Demandons-nous donc une bonne fois, afin de découvrir le sens profond de cette comédie de la vie dans la fiction de Calderon: d’où l’Homme tient-il ce goût pour la comédie, cette tendance à substituer la « personne » à son individualité réelle ou supposée [141] – d’où vient ce besoin de se masquer? Pourquoi les enfants, pourquoi tant d’adultes jouent-ils si volontiers au « théâtre »?

Peut-être parce qu’ils peuvent apprendre volontairement dans le jeu ce que nous devons faire dans la comédie de la vie pour nous connaître et nous éprouver dans notre véritable nature: d’abord voir et expérimenter dans son propre corps comment les autres s’y prennent.

Mais ces « autres » dont nous jouons le rôle, dont nous prenons le masque, sont-ils vraiment tout à fait les « autres »? N’y a-t-il pas en chacun de nous quelque chose du mendiant ou du roi, du héros ou du lâche, du noble ou du vil …?

Ce masque serait alors quelque chose qui, comme tout masque, sert à dissimuler ce qui, en réalité, cherche à se démasquer sous la protection de cette dissimulation! Notre vrai sujet aurait donc un besoin urgent de ce masque pour se défaire, sous sa protection, de quelque chose qui lui colle à la peau mais dont il veut se débarrasser, dont il veut se libérer.

La « personnalité » serait-elle alors ce côté de notre être qui est devenu le plus mûr pour la transformation – la scorie la plus lâche dans notre évolution supérieure? Ou bien celle que nous avons le mieux reconnue, qui, devenue mature, est incorporée en permanence à notre sujet et n’a donc plus besoin d’être « jouée ».

Quelle que soit la valeur de ce masque, nous voyons dans cette personnalité, située en amont du vrai « moi », le lien avec l’environnement qui est destiné à fournir à la phase de développement du « moi » et à son besoin de développement les occasions appropriées qui le guident vers la reconnaissance de ce qui est mûr pour la transformation.

Ainsi, l’acteur réel peut être le plus apte à incarner les rôles qui correspondent à son développement intérieur, c’est-à-dire à son A (Tipheret), lequel travaille sur la phase de son être qu’il est en train de transformer (Malkhout – P, Yesod et sa charge karmique héritée: B), celle qui lui offrent le pressentiment d’une étape future dans une perspective d’accomplissement anticipé, tandis que d’autres rôles doivent rester en dehors de son talent et de son intérêt.

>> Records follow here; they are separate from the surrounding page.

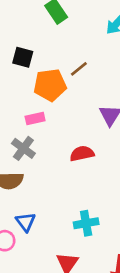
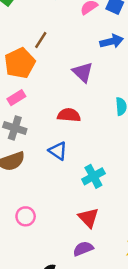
red semicircle: (82, 154) -> (69, 115), turned 35
blue triangle: (26, 222) -> (58, 151), moved

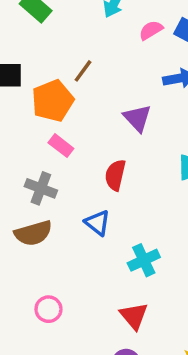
pink rectangle: (16, 98) -> (61, 146), moved, turned 66
red semicircle: (69, 115) -> (115, 175), turned -85

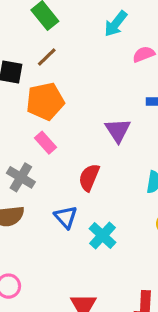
brown line: (83, 71) -> (47, 57), moved
cyan cross: (144, 260) -> (102, 236), moved, turned -32

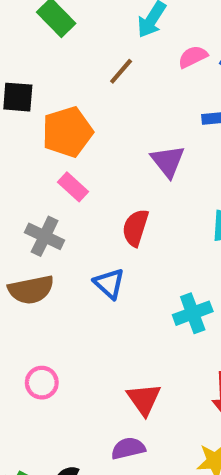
brown line: (47, 57) -> (121, 71), moved
cyan cross: (102, 236) -> (193, 313), moved, turned 32

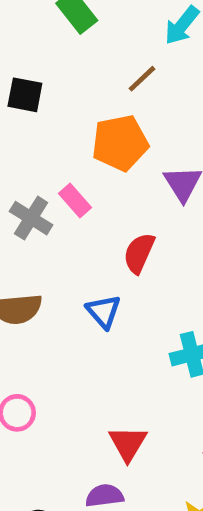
orange pentagon: (67, 132) -> (120, 143), moved
gray cross: (45, 236) -> (31, 218), moved

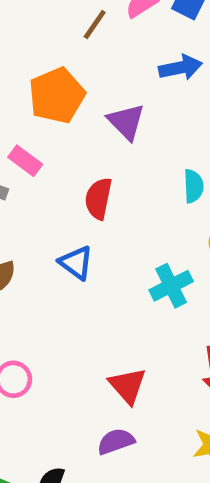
brown line: (142, 79) -> (95, 24), moved

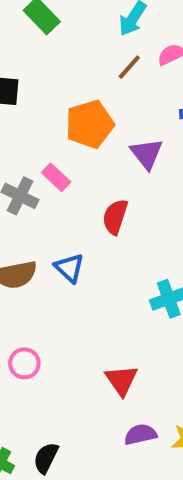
blue triangle: (76, 263) -> (69, 268), moved
purple semicircle: (116, 441) -> (140, 434), moved

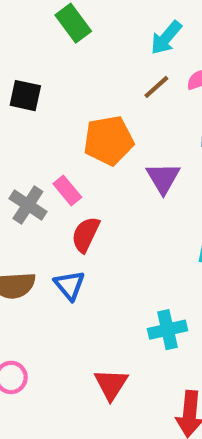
red semicircle: (115, 217) -> (86, 235), moved
red triangle: (121, 380) -> (111, 384), moved

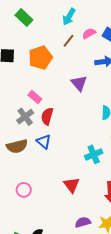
orange pentagon: (109, 140) -> (40, 58), moved
gray cross: (28, 205) -> (25, 117), moved, turned 30

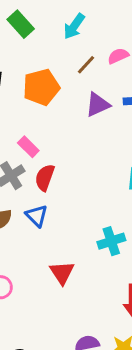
cyan arrow: (69, 17) -> (74, 26), moved
purple triangle: (79, 83) -> (98, 105), moved, turned 42
red triangle: (72, 185) -> (62, 273), moved

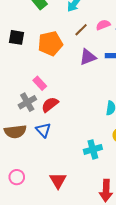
red semicircle: (45, 178) -> (50, 105), turned 30
red triangle: (62, 273) -> (58, 181), moved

Cette conception de la fonction de la « personnalité » nous conduit à nouveau à un autre type de problème de caractère, tel qu’on le voit de préférence en Orient. Là-bas, pour caractériser la dualité de ce qui constitue le caractère de l’Homme, on a l’habitude d’utiliser une image qui compare ces deux éléments fondamentaux à un véhicule et à son conducteur, qui manœuvre ce véhicule de manière invisible.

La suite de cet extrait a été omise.